WASHINGTON — The National Labor Relations Board has ruled in favor of the Neiman Marcus Group Inc.’s Bergdorf Goodman in a case involving a union trying to organize two separate shoe departments within its women’s store in Manhattan.
The NLRB said in its decision that the petition brought by the Retail, Wholesale Department Store Union to organize a salon shoe department on the second floor of the Bergdorf store and a contemporary shoe department located on the fifth floor did not represent an “appropriate [bargaining] unit” because it “lacked a community of interest.”
Retailers have grown concerned over decisions handed down by the NLRB, most recently one in which it ruled against Macy’s Inc. and allowed a union to move forward with an organizing election involving employees in a cosmetics and fragrance department at one of its stores.
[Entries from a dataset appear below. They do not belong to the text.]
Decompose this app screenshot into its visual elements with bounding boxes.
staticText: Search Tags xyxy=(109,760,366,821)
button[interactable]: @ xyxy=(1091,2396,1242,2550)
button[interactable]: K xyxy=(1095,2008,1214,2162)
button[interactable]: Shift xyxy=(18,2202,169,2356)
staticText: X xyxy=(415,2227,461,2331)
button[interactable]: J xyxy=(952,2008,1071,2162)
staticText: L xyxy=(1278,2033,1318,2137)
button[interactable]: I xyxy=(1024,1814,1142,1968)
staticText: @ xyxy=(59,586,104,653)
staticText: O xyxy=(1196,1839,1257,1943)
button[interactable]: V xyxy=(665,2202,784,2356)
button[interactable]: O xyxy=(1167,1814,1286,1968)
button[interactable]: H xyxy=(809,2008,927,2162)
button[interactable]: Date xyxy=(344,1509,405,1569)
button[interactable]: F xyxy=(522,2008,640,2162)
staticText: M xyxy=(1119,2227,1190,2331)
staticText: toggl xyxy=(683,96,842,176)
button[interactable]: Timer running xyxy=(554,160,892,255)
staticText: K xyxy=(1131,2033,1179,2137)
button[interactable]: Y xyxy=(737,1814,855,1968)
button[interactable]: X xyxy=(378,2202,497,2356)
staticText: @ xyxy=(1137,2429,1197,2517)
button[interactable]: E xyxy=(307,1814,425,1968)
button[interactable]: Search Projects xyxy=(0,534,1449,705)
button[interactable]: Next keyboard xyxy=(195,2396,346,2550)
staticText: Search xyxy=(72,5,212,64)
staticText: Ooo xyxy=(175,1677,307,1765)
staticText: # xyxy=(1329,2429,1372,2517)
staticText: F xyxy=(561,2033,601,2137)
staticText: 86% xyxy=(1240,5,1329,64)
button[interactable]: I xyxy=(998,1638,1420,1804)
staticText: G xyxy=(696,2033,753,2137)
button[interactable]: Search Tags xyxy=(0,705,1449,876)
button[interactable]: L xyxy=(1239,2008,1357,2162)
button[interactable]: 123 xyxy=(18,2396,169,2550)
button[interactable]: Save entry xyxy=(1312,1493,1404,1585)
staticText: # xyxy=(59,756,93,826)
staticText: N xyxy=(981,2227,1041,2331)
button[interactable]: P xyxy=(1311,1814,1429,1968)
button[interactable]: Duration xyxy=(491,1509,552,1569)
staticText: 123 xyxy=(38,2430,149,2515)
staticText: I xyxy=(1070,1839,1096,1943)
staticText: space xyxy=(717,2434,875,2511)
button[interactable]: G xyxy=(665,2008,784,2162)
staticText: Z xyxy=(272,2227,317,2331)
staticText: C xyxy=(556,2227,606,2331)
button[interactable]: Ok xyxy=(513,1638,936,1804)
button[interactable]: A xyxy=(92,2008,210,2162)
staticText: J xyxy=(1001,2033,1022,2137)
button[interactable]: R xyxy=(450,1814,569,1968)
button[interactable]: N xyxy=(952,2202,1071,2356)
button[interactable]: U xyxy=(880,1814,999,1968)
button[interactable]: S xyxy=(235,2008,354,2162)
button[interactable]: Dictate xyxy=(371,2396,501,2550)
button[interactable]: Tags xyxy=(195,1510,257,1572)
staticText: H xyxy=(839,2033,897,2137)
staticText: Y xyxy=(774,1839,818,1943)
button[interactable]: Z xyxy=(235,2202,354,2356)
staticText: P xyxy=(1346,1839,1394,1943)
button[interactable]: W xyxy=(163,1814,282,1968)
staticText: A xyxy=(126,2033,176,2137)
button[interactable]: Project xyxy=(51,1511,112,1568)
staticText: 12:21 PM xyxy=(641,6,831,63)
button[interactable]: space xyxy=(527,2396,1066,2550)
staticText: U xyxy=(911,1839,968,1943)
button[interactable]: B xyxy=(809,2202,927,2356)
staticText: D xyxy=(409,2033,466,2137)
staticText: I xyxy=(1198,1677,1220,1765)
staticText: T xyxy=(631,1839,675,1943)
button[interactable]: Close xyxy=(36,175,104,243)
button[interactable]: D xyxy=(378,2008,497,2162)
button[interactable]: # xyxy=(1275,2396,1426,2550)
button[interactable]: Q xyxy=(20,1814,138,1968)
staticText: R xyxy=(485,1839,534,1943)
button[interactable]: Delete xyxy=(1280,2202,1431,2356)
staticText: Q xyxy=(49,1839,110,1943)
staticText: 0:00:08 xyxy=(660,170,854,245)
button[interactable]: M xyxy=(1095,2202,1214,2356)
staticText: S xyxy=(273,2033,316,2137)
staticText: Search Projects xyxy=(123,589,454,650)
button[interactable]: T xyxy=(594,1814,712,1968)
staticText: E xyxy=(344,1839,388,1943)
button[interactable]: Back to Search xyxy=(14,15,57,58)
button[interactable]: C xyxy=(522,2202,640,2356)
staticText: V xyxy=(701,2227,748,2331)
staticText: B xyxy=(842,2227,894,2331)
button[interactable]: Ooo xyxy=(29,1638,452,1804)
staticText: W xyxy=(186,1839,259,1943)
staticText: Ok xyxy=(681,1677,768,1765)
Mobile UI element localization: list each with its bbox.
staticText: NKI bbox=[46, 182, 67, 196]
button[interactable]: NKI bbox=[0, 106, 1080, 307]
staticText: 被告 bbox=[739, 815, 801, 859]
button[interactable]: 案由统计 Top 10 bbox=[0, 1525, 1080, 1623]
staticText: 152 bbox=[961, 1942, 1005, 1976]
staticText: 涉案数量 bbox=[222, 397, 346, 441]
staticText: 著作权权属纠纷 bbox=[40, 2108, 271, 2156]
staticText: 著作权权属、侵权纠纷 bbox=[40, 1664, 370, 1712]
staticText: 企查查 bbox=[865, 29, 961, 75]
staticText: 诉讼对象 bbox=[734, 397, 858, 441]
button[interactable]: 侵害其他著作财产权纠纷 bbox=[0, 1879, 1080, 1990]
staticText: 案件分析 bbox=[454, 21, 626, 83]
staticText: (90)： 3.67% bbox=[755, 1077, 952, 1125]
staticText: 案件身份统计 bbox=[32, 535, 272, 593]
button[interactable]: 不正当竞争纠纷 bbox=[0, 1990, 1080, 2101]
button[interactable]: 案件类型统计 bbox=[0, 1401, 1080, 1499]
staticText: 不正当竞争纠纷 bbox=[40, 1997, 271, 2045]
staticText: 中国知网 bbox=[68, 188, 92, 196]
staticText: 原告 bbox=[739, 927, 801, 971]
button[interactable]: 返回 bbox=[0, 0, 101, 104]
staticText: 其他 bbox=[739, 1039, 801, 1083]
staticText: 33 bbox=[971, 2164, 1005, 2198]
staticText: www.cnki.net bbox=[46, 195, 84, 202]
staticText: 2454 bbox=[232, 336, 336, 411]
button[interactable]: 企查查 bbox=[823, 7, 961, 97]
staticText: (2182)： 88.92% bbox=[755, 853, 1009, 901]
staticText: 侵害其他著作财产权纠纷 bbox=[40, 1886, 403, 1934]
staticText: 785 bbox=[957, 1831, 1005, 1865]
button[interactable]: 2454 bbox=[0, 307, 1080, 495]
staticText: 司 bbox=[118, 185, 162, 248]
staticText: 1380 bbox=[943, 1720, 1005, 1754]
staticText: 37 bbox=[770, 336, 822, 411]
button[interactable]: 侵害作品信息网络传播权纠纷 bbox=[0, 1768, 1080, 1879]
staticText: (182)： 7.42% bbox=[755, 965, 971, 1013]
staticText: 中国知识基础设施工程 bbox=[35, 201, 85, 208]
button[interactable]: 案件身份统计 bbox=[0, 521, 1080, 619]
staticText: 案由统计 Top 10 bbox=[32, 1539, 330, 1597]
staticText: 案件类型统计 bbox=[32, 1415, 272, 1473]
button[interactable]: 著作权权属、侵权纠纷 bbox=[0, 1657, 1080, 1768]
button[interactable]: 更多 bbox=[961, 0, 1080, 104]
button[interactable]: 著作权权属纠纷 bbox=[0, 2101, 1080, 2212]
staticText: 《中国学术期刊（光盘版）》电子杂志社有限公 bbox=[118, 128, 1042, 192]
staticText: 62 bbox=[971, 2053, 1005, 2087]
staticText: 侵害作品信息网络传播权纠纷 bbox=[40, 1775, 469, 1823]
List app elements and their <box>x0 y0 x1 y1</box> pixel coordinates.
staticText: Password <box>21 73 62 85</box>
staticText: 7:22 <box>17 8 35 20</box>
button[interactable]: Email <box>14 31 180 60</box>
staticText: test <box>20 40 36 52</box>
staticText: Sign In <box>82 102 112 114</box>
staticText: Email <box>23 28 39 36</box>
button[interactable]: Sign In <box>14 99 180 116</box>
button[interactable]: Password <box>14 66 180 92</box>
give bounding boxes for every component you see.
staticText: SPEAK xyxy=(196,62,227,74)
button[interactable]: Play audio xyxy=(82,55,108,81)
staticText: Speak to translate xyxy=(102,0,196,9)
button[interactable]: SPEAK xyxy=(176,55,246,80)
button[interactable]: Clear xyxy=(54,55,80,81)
The retail community argues that the Macy’s ruling will pave the way for separate union bargaining units within stores, which they say could fragment their business.
But the NLRB’s decision in the Bergdorf case indicated that the board is taking decisions about union bargaining units within stores on a case-by-case basis.
The RWDSU petitioned the NLRB to cover 46 shoe sales associates in the two departments and an election was held in June 2012, but the ballots were impounded because of the pending case before the NLRB. In its decision posted late Monday, the NLRB dismissed the union’s petition, vacated the union election and remanded the case back to an NLRB regional director for “further appropriate action.”
Neiman Marcus declined to comment on the NLRB decision, but two retail trade and lobbying groups weighed in.
“It is certainly a win for Bergdorf without a question,” a spokesman for the Retail Industry Leaders Association said.
However, even with the decision in favor of Bergdorf, RILA and the National Retail Federation believe the NLRB will continue to push for the creation of micro unions.
“This is a qualified victory for the retail industry, but significant challenges continue to confront the nation’s retail community,” including the concern about micro unions, an NRF spokesman said.